Westpac is expecting history to repeat itself over the next 10 months, with the bank forecasting a 25-basis-point interest rate cut tomorrow, followed by cuts in February, May and August next year. 

Based on an improved inflation outlook for 2012, Westpac chief economist Bill Evans says the bank remains of the view that three more rate cuts will follow the forecast Melbourne Cup Day rate cut, taking the official rate to 3.75% by the third quarter of 2012. 

“The board has changed rates at every one of the last five November board meetings, beginning in 2006. Governor [Glenn] Stevens, who was appointed in July 2006, has changed rates at the November meeting every year he has been in office,” says Evans. 

“It is not a coincidence the bank has been more active in November, February, May and August. 

“Since Governor Stevens was appointed, he has changed rates on 19 occasions – 10 (including five in November) in either November, February, May, or August and 9 in all the other remaining eight months. 
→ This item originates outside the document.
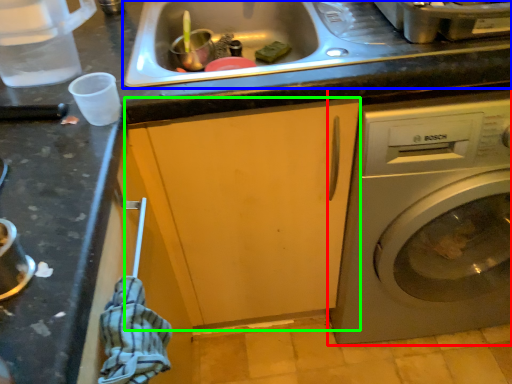 Question: Considering the real-world distances, which object is closest to washing machine (highlighted by a red box)? sink (highlighted by a blue box) or cabinetry (highlighted by a green box).

Choices:
 (A) sink
 (B) cabinetry

Answer: (B)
“November, February, May and August provide the bank with new information on the inflation track (released quarterly in October, January, April and July) and precede by four days the quarterly Statement on Monetary Policy. In this statement, the bank is able to set out its growth and inflation forecasts for the next three years and provide a detailed explanation for any change in policy,” Evans says. 

The bank was the first of the major lenders to forecast an interest rate cut before the end of the year. 

Since July, the bank had been forecasting a rate cut in December, but altered its view to forecast one tomorrow based on the improved inflation outlook.

Source: Westpac 

“We expect that our [inflation] forecast of 2.4% in 2012 is on track to be achieved,” Evans says in the latest Westpac weekly briefing. 

However, Westpac is betting against interest rate markets, which are predicting another 25-basis-point cut in December. 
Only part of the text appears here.